The NotCompatible mobile malware has reached a new level of sophistication, according to a new report from San Francisco-based mobile security company Lookout, Inc.
The malware was first detected in 2012, but the newly discovered variant, NotCompatible.C, is the most complex mobile malware the company has ever seen.
NotCompatible's writers have rebuilt the entire back end to make it particularly resistant to malware researchers trying to take them down, with multiple servers in different geographies a separate node authentication process, and encryption of all their traffic.
Then there's the peer-to-peer functionality.
"Even if one or two command-and-control servers go down, bots can get commands to each other by funneling them through other bots," said Linden.
This is new for the mobile malware arena, he said.
However, it is reminiscent of the Conficker PC botnet, which also used peer to peer and encryption and was extremely difficult to take down. Conficker was first detected in 2008, an infected up to 15 million computers around the world.
Today, according to the Conficker Working Group, there are 995,481 unique IP addresses that show signs of infection, a sign of how difficult it is to root out.

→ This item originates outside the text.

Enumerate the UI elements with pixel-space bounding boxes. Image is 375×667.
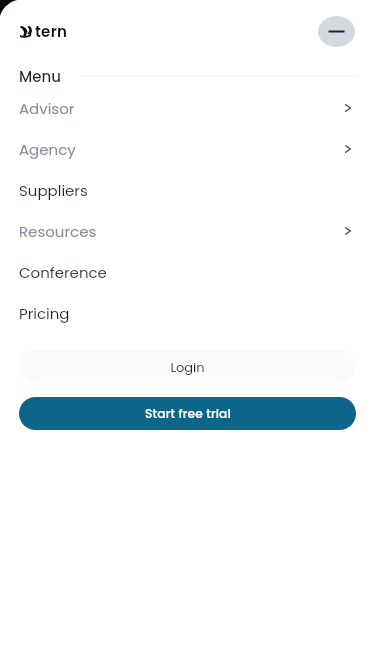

So far, the company has only spotted the malware on Android devices, not iOS or Windows, and is mostly targeting victims in the United States.
"The US IP address is kind of like being in a privileged zip code in terms of what these guys are looking to do," he said. "Since they're looking to by pass anti-fraud mechanisms on things like Ticketmaster, they will look less suspicious if they come from US IP addresses."
The malware create a mobile botnet that is currently being used to bypass anti-fraud mechanisms on Ticketmaster, for spam, for brute-forcing passwords, and for scanning the Internet for vulnerable web servers, said Senior Security Product Manager Jeremy Linden, who was the lead researcher on the report.
More than 4 million people have downloaded the malware since the beginning of the year, he said, though there's a separate step to actually install it, which might result in a lower actual rate of infection.
However, the installation step masquerades as an Android system update.
"The dialog doesn't look exactly like an Android system update, but a user might not know what an Android system update looks like," he said.
The malware first gets on a phone when a user clicks on a link in a spam email where a site asks them to download it, or drive-by downloads on previously trusted sites, he said.
NotCompatible.C is a potential threat to enterprises, as well, since it opens a proxy on a smartphone that attackers could funnel traffic through if employees bring infected phones to work and use them to access corporate networks.
"We haven't seen NotCompatible used to bypass network protections yet," said Linden. "But it's a very tempting opportunity for these attackers or other attackers that could use similar methodologies."
In addition the attackers are able to make traffic look like its coming from the infected phone, and can access anything that the phone can access.
"We recommend that enterprises make sure their employees run some kind of mobile security product to protect against this threat," said Linden. "And also that networks be segmented, so that less trusted devices like phones don't have the same level of access as devices that stay at the enterprise, and aren't moved around, and are only used for work purposes."